Shopify, a strong example of this data-driven experimentation, monitors how new features affect merchant sales volumes and store setup efficiency. By continuously testing and adjusting features, Shopify ensures that it delivers maximum value to its user base.
Want to become a more product-led organization?
The argument could be made that no single approach— marketing-, sales-, or product-led— is strong enough to boost a company to the level of success it wants. However a historical focus has been placed on marketing- and sales-led organizations, while product-led organizations are a relatively new concept.
That means that a great opportunity for differentiation still exists if you tweak your approach to help your product do a little more legwork for you. Put most simply, it helps you differentiate from other companies that rely on traditional approaches and gives you a more scalable strategy to draw in large numbers of users.
So, if you've bought in and ready to make the change, here are 4 simple steps you can take in a relatively short amount of time to see some real change:
- Start small with a core product experience: Focus on a simplified version of the product that new users can try without friction. Strategies like free trials or freemium models can be introduced to encourage self-exploration. You may start by offering a 14-day free trial that gives users access to your core functionality to entice users.
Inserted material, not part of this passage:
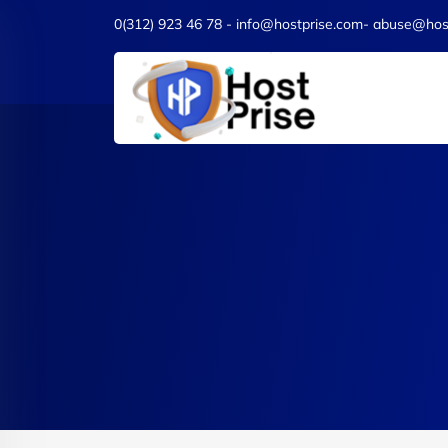
0(312) 923 46 78 - info@hostprise.com- abuse@hos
Use this period to identify the features users engage with most and iterate accordingly.
- Invest in analytics: Implement robust product analytics that provide insights into user behavior. Without this data, it’s impossible to know what’s driving conversions and retention.
- Empower teams to run experiments: Remove dependencies on engineering by giving product and customer teams tools like user assistance platforms and low-code/no-code solutions to make changes to the product experience.
Continuous onboarding: Create ongoing onboarding processes through in-app tips and tutorials to keep users engaged over time.